GOAL OF THE EXERCISE: An exact copy of every record is needed, with the pictures left out.

(Stored data)
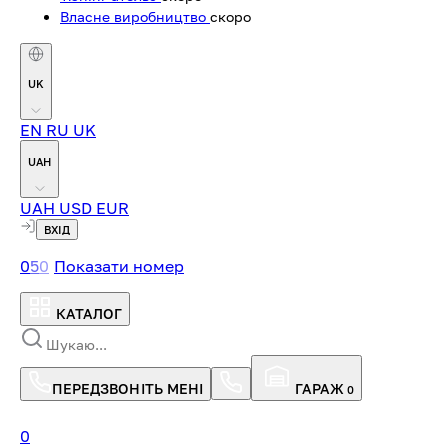
Власне виробництво
скоро
UK
EN
RU
UK
UAH
UAH
USD
EUR
ВХІД
0
5
0
Показати номер
КАТАЛОГ
ПЕРЕДЗВОНІТЬ МЕНІ
ГАРАЖ
0
0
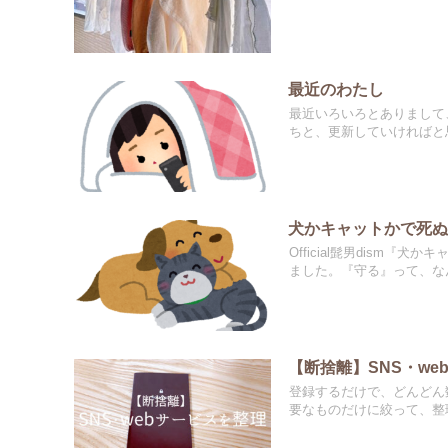
最近のわたし
最近いろいろとありまして
ちと、更新していければと
犬かキャットかで死
Official髭男dism
ました。『守る』って、な
【断捨離】SNS・w
登録するだけで、どんどん
要なものだけに絞って、整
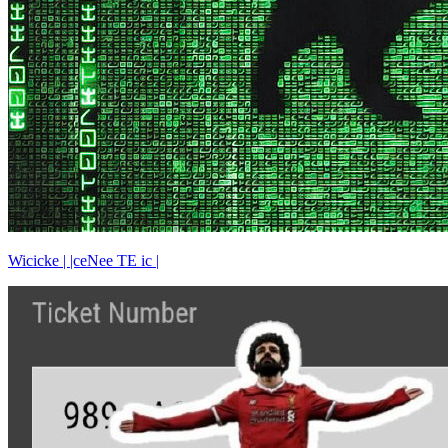
Wicicke | |ceNee TE ic |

THE COMPLETED TASK:
Власне виробництво
скоро
UK
EN
RU
UK
UAH
UAH
USD
EUR
ВХІД
0
5
0
Показати номер
КАТАЛОГ
ПЕРЕДЗВОНІТЬ МЕНІ
ГАРАЖ
0
0
最近のわたし
最近いろいろとありまして
ちと、更新していければと
犬かキャットかで死
Official髭男dism
ました。『守る』って、な
【断捨離】SNS・w
登録するだけで、どんどん
要なものだけに絞って、整
Wicicke | |ceNee TE ic |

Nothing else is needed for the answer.